• Exercise goal:
Stop at the line that contains "migratoria venezolana". Until then, set down each line of the records exactly, beginning with the first, and skip pictures.
--- Records to use ---
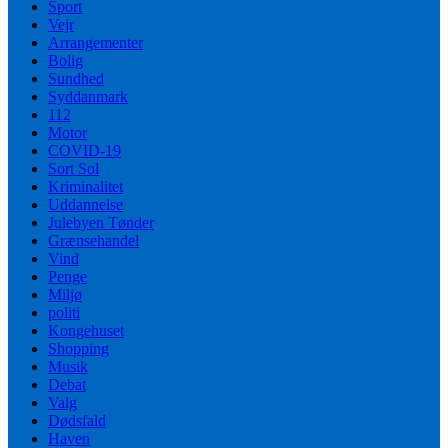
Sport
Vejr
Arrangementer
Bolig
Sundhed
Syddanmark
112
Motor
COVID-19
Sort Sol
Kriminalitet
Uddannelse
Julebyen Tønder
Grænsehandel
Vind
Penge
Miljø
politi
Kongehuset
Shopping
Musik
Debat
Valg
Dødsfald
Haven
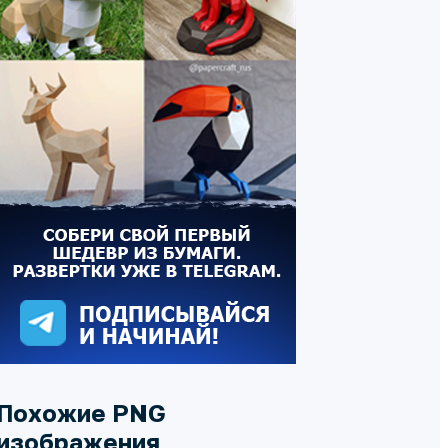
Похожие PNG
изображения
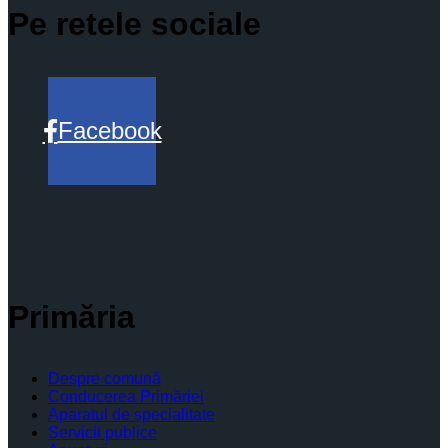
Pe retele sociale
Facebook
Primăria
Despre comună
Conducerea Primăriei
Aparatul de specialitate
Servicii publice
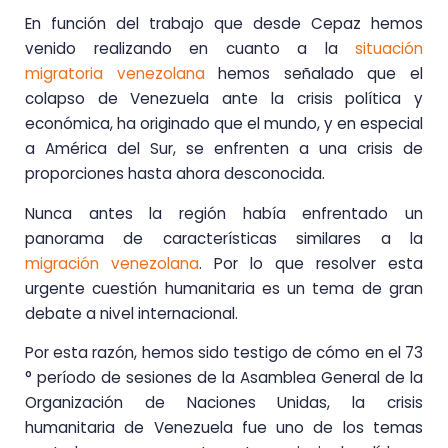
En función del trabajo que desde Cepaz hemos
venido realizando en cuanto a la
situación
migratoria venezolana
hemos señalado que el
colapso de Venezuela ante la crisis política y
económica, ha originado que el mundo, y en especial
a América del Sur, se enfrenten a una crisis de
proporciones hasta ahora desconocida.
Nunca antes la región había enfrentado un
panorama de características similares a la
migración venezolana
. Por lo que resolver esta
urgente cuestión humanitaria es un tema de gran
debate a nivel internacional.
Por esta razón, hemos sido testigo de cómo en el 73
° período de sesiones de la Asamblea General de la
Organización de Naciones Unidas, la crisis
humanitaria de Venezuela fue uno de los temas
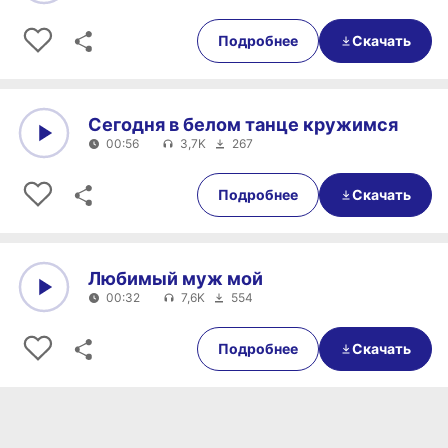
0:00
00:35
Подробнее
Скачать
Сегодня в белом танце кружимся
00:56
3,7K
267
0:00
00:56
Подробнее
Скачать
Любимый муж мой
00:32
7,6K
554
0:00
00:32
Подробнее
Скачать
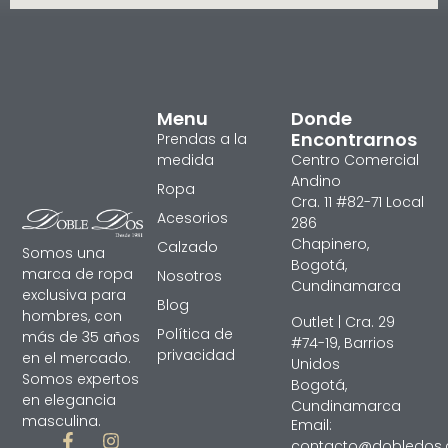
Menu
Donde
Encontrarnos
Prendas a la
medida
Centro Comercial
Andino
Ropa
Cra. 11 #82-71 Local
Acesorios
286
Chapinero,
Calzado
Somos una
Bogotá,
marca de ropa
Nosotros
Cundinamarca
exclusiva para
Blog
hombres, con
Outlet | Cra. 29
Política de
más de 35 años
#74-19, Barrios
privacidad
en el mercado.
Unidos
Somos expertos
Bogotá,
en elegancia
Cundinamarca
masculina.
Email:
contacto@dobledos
---
• Answer to the problem:
Sport
Vejr
Arrangementer
Bolig
Sundhed
Syddanmark
112
Motor
COVID-19
Sort Sol
Kriminalitet
Uddannelse
Julebyen Tønder
Grænsehandel
Vind
Penge
Miljø
politi
Kongehuset
Shopping
Musik
Debat
Valg
Dødsfald
Haven
Похожие PNG
изображения
Pe retele sociale
Facebook
Primăria
Despre comună
Conducerea Primăriei
Aparatul de specialitate
Servicii publice
En función del trabajo que desde Cepaz hemos
venido realizando en cuanto a la
situación
migratoria venezolana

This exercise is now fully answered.